PRACTICE TIPS: The federal criminal statute which prohibits the knowing alteration, destruction or falsification of documents with the intent to impede or obstruct the investigation of a United States federal agency does not apply only to preexisting documents. The statute applies equally to one who takes a pre-existing document and adds or deletes information from it to make it false, and to one who creates a false document.
Labor & Employment
BOTTOM LINE: District court held that an insurer could not be subject to penalties unless the insurer falls within ERISA’s definition of a plan administrator and that, in any event, penalties were not warranted based on the insurer’s failure to disclose an internal policy manual to the plaintiff.
CASE: Flores v. Life Insurance Company of North America, Civil No. L-10-0098 (filed March 17, 2011) (Judge Legg). RecordFax No. 11-0317-40, 13 pages.
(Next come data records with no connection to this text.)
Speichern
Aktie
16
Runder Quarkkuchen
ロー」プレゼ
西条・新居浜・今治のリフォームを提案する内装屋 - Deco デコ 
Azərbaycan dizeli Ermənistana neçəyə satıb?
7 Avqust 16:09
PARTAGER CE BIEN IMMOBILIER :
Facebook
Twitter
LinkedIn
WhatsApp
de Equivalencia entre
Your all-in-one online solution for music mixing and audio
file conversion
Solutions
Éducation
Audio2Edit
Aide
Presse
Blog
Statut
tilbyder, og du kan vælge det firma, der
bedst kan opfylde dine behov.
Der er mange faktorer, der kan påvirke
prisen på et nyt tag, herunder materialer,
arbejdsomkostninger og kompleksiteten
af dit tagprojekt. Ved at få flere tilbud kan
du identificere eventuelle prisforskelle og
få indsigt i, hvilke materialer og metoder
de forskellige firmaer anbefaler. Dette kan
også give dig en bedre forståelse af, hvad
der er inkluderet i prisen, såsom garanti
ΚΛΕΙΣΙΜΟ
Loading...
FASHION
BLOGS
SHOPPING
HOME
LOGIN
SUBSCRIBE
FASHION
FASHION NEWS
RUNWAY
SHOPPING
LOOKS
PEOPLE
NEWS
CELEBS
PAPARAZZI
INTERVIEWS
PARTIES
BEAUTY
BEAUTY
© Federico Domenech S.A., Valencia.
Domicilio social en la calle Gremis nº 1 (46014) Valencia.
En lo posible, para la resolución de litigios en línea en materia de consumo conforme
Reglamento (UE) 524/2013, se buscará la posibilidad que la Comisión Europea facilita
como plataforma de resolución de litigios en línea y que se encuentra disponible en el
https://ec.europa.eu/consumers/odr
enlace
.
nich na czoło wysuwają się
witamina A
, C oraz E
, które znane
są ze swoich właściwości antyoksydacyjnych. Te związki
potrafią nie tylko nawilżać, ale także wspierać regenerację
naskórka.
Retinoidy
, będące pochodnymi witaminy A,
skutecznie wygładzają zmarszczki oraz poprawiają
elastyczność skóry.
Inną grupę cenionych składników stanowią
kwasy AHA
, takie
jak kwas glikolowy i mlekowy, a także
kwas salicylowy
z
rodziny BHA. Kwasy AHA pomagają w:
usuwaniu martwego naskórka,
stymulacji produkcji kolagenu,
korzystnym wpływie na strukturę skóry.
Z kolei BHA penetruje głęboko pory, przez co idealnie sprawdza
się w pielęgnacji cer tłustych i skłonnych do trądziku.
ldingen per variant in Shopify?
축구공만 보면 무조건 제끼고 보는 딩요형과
FACTS: In July 2007, Carolyn Flores, proceeding pro se, applied for short term disability benefits (STD) from an employee benefits plan sponsored and administered by her employer, Bechtel Corporation. Defendant Life Insurance Company of America (LINA) was the plan’s insurer. LINA reviewed Flores’ claim and found that she was entitled to STD for a three-week period. Because it concluded that Flores did not have a continuing disability, it did not pay further benefits. Flores took an administrative appeal from this decision but did not prevail. In May 2008, she returned to work on a part-time basis.
In September 2008, Scott Elkind, an experienced employee benefits attorney, began representing Flores. On Sept. 25, Elkind requested that LINA produce certain documents related to Flores’ claim. Among other things, Elkind requested copies of all internal claim procedures, training instructions, protocols, other instructional or guiding materials or internal memoranda used, or referred to during the course of the review of employee benefit claims. The request specifically referenced the claim and policy numbers for Flores’ claim for STD.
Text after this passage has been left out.